▶ WORK REQUEST: Only lines with the string "местах" matter here; gather them from the material below.

▶ DATA RECORDS:
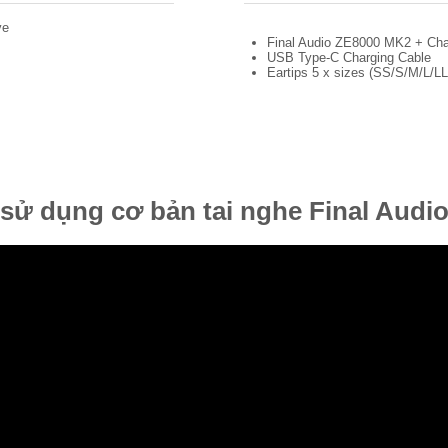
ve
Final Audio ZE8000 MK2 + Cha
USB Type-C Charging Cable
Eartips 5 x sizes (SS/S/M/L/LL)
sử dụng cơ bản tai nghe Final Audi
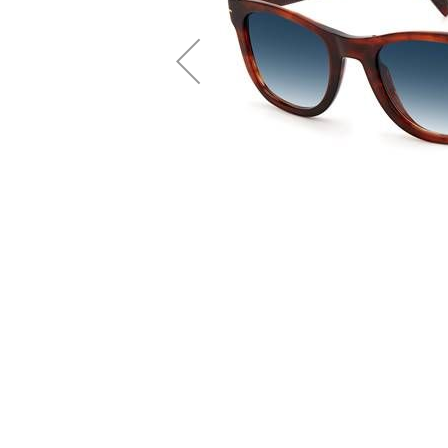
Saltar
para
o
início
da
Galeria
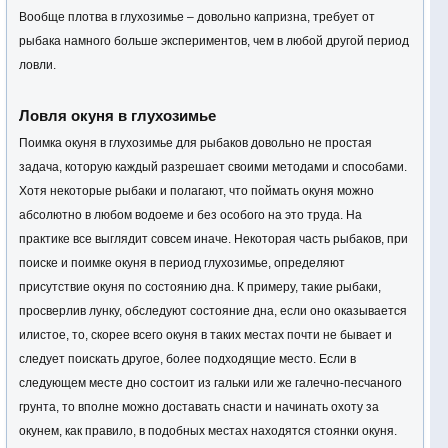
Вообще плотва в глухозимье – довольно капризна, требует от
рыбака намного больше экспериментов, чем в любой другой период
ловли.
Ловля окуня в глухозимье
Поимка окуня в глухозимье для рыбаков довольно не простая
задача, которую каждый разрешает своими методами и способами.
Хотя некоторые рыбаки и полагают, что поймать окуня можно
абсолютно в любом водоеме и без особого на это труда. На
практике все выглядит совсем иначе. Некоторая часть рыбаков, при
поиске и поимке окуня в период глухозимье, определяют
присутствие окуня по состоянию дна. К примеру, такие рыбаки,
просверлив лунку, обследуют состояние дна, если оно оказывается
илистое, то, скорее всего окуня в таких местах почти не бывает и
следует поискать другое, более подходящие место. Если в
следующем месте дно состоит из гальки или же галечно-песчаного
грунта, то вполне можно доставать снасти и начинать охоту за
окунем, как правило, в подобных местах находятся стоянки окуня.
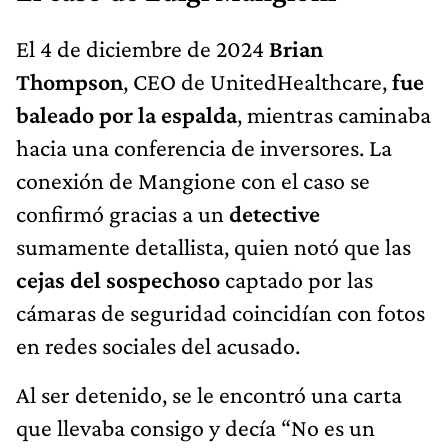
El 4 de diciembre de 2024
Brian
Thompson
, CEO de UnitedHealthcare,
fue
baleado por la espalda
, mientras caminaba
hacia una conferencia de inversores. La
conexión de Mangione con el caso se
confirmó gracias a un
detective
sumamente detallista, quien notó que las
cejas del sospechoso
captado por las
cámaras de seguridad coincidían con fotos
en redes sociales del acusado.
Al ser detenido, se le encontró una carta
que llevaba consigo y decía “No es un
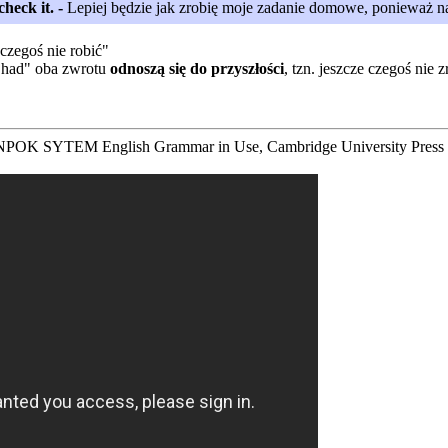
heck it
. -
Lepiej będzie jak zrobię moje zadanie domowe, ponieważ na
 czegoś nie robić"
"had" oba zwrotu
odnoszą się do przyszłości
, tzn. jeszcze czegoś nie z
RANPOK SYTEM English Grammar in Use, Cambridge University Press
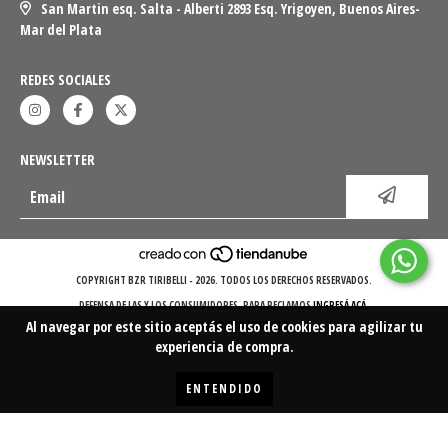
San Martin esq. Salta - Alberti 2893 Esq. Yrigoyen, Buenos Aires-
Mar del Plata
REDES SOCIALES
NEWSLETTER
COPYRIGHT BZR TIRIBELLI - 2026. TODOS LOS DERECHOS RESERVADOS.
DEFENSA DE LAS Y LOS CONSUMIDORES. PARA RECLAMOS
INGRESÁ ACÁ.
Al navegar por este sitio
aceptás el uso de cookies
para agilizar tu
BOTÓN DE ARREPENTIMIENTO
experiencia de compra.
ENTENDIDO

▶ TASK RESULT:
илистое, то, скорее всего окуня в таких местах почти не бывает и
окунем, как правило, в подобных местах находятся стоянки окуня.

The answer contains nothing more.